There is no evidence that increasing the amount of labor a person engages in
can have any effect upon improving their standard of living. Since 1980,
compensation of workers has been totally divorced from the value of the work
they provide to their employers. Whether they earn their company $100,000 a
year or $1,000,000 a year, they will be paid mostly the same. It is more
valuable to companies to suppress the 'market rate' of valuable positions than
it is to lose individuals due to underpayment.

It seems to me that very few people realize the consequences technology has
had upon daily life. It has radically increased the productivity of
individuals - and guaranteed they see no benefit from it. It has expanded
their work life to encompass more and more of their total life. It has
contributed to workers being seen as interchangable, disposable cogs. It has
destroyed economic mobility entirely (on the national scale).

It has also inspired in the whole of society (so far as I can tell) an
unreasonable faith in a sort of thought process that I've seen best described
as 'systems thinking'. People are willing to lie down and accept as immutable
any sort of 'process' or 'policy' that is ever defined. If it is 'policy' that
you must sit in an uncomfortable seat, well then you simply have to accept it.
You can't hold the person who provided you with the seat responsible, they're
simply following the policy. And policy is formed by, supposedly, very well-
informed beings of wide understanding who could not possibly explain
themselves to regular people. When someone suggests that people should not be
restricted in a particular way, the very first question they will hear is "Why
should people be allowed to do X?" Restriction is the assumed norm. Each
action a person can take, whether in their work life or personal, must be
justified as a useful and integral part of the overall 'system' of society.
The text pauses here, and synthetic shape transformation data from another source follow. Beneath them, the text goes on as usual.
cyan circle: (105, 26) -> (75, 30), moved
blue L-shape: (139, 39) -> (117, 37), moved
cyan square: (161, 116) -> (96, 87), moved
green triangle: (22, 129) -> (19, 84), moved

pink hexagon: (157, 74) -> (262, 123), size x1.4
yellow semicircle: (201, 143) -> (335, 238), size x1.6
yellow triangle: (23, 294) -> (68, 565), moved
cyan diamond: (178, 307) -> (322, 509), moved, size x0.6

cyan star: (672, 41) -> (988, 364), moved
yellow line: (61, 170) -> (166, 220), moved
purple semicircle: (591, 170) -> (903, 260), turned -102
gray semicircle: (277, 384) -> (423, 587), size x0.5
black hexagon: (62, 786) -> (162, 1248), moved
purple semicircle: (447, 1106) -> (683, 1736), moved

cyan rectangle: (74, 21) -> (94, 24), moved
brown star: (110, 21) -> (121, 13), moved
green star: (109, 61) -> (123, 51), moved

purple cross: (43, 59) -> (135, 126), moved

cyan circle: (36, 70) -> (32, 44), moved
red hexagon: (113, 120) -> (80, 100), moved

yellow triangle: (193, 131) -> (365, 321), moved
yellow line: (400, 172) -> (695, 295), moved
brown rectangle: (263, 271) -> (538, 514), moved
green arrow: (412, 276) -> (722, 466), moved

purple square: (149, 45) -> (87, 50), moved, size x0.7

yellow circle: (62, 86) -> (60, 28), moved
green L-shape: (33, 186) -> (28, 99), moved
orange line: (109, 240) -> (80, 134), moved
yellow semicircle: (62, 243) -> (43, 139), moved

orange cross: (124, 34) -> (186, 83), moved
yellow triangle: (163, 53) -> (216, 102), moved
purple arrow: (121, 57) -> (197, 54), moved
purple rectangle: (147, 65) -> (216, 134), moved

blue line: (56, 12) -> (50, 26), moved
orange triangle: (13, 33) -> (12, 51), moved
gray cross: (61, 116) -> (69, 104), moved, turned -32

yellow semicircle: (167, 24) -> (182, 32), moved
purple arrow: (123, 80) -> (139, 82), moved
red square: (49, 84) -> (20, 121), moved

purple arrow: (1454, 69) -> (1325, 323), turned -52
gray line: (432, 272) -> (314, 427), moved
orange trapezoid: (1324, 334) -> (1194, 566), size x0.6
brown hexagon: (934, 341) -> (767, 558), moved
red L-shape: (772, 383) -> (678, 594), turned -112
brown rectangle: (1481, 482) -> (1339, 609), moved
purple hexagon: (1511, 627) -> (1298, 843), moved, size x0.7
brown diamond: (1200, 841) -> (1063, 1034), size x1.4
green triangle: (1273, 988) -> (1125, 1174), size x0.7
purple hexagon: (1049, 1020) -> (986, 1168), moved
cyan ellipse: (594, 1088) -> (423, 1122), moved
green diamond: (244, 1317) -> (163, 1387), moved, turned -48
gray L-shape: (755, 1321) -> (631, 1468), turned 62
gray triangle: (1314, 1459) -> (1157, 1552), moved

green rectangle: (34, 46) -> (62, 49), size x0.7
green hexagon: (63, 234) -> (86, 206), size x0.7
I fell in love with computers when I was 9 years old. But I studied philosophy
alongside CS. While I still spend both my work and personal life working with
technology, I try to do so in ways that do not cause me to fall into those
philosophical tar-pits that seem to have ensnared nearly everyone else. I was
a teenager in the 1990s. I still hold on to some of the hopes for technology
ushering in a better future. Hopefully we're simply suffering from some
growing pains and before long we'll look back at this time period and say
'what was wrong with those people? Why did they let employers yolk them like
slaves and wring profit margins out of them simply because they used a
computer to generate titanic amounts of value for the company?' We would think
it very odd if an employer proposed paying someone less because they were
going to use a hammer to build a chair. But if someone is going to use a
computer to do 300x as much work as someone doing a thing manually, we find
the idea that they should be paid 300x as much similarly nonsensical. Why?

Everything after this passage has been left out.